Content starts
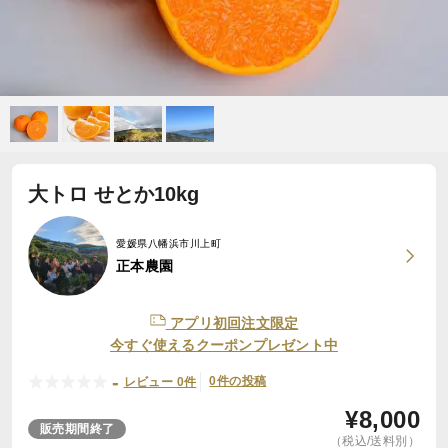
大トロ せとか10kg
愛媛県八幡浜市川上町
正本農園
アプリ初回注文限定
今すぐ使えるクーポンプレゼント中
-
0件の投稿
レビュー 0件
¥
8,000
販売期間終了
（税込/送料別）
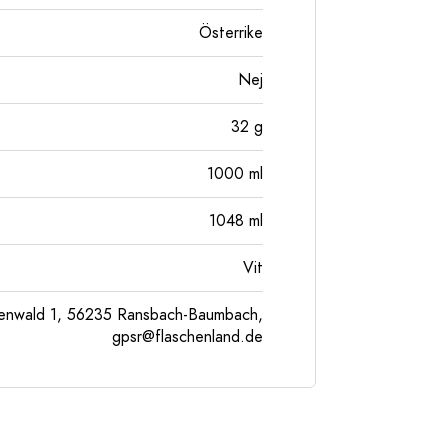
Österrike
Nej
32
g
1000
ml
1048
ml
Vit
enwald 1, 56235 Ransbach-Baumbach,
gpsr@flaschenland.de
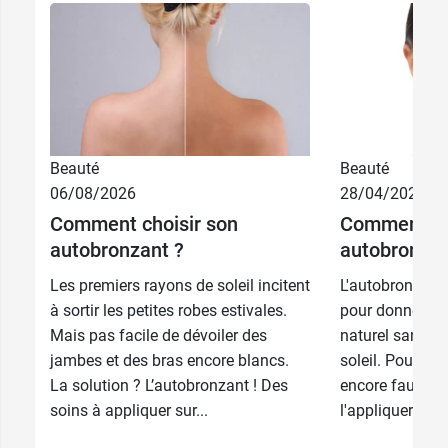
Beauté
Beauté
06/08/2026
28/04/2026
Comment choisir son
Comment ap
autobronzant ?
autobronzan
Les premiers rayons de soleil incitent
L'autobronzant 
à sortir les petites robes estivales.
pour donner l'i
Mais pas facile de dévoiler des
naturel sans p
jambes et des bras encore blancs.
soleil. Pour un
La solution ? L’autobronzant ! Des
encore faut-il
soins à appliquer sur...
l'appliquer pour 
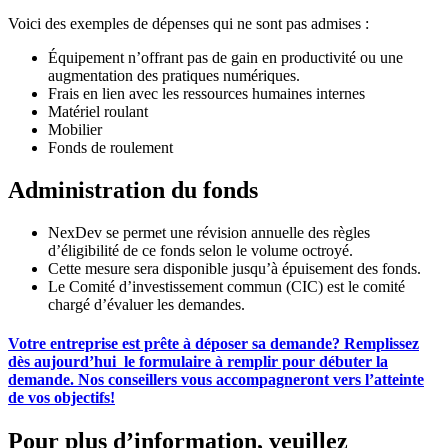
Voici des exemples de dépenses qui ne sont pas admises :
Équipement n’offrant pas de gain en productivité ou une
augmentation des pratiques numériques.
Frais en lien avec les ressources humaines internes
Matériel roulant
Mobilier
Fonds de roulement
Administration du fonds
NexDev se permet une révision annuelle des règles
d’éligibilité de ce fonds selon le volume octroyé.
Cette mesure sera disponible jusqu’à épuisement des fonds.
Le Comité d’investissement commun (CIC) est le comité
chargé d’évaluer les demandes.
Votre entreprise est prête à déposer sa demande? Remplissez
dès aujourd’hui
le formulaire à remplir pour débuter la
demande. Nos conseillers vous accompagneront vers l’atteinte
de vos objectifs!
Pour plus d’information, veuillez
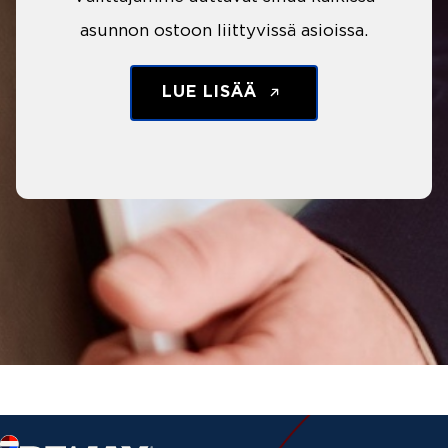
asunnon ostoon liittyvissä asioissa.
LUE LISÄÄ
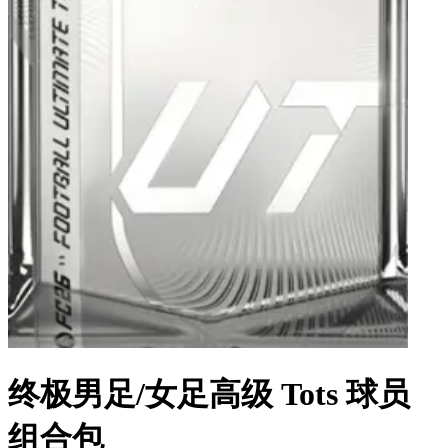
终极男足/女足高级 Tots 球员
组合包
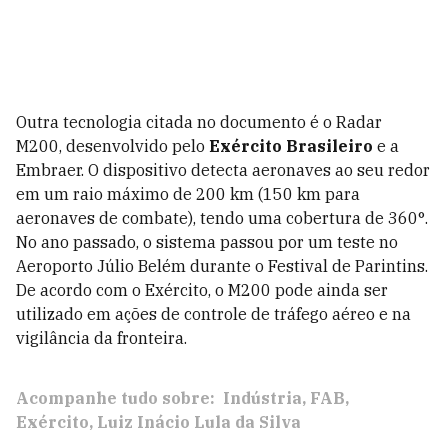
Outra tecnologia citada no documento é o Radar
M200, desenvolvido pelo
Exército Brasileiro
e a
Embraer. O dispositivo detecta aeronaves ao seu redor
em um raio máximo de 200 km (150 km para
aeronaves de combate), tendo uma cobertura de 360°.
No ano passado, o sistema passou por um teste no
Aeroporto Júlio Belém durante o Festival de Parintins.
De acordo com o Exército, o M200 pode ainda ser
utilizado em ações de controle de tráfego aéreo e na
vigilância da fronteira.
Acompanhe tudo sobre:
Indústria
FAB
Exército
Luiz Inácio Lula da Silva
Content ends
- _Work order_:
Write out the entries above word for word. Do not include the pictures.

- _Solution to the exercise_:
大トロ せとか10kg
愛媛県八幡浜市川上町
正本農園
アプリ初回注文限定
今すぐ使えるクーポンプレゼント中
-
0件の投稿
レビュー 0件
¥
8,000
販売期間終了
（税込/送料別）
Österrike
Nej
32
g
1000
ml
1048
ml
Vit
enwald 1, 56235 Ransbach-Baumbach,
gpsr@flaschenland.de
Beauté
Beauté
06/08/2026
28/04/2026
Comment choisir son
Comment ap
autobronzant ?
autobronzan
Les premiers rayons de soleil incitent
L'autobronzant 
à sortir les petites robes estivales.
pour donner l'i
Mais pas facile de dévoiler des
naturel sans p
jambes et des bras encore blancs.
soleil. Pour un
La solution ? L’autobronzant ! Des
encore faut-il
soins à appliquer sur...
l'appliquer pour 
Voici des exemples de dépenses qui ne sont pas admises :
Équipement n’offrant pas de gain en productivité ou une
augmentation des pratiques numériques.
Frais en lien avec les ressources humaines internes
Matériel roulant
Mobilier
Fonds de roulement
Administration du fonds
NexDev se permet une révision annuelle des règles
d’éligibilité de ce fonds selon le volume octroyé.
Cette mesure sera disponible jusqu’à épuisement des fonds.
Le Comité d’investissement commun (CIC) est le comité
chargé d’évaluer les demandes.
Votre entreprise est prête à déposer sa demande? Remplissez
dès aujourd’hui
le formulaire à remplir pour débuter la
demande. Nos conseillers vous accompagneront vers l’atteinte
de vos objectifs!
Pour plus d’information, veuillez
asunnon ostoon liittyvissä asioissa.
LUE LISÄÄ
终极男足/女足高级 Tots 球员
组合包
Outra tecnologia citada no documento é o Radar
M200, desenvolvido pelo
Exército Brasileiro
e a
Embraer. O dispositivo detecta aeronaves ao seu redor
em um raio máximo de 200 km (150 km para
aeronaves de combate), tendo uma cobertura de 360°.
No ano passado, o sistema passou por um teste no
Aeroporto Júlio Belém durante o Festival de Parintins.
De acordo com o Exército, o M200 pode ainda ser
utilizado em ações de controle de tráfego aéreo e na
vigilância da fronteira.
Acompanhe tudo sobre:
Indústria
FAB
Exército
Luiz Inácio Lula da Silva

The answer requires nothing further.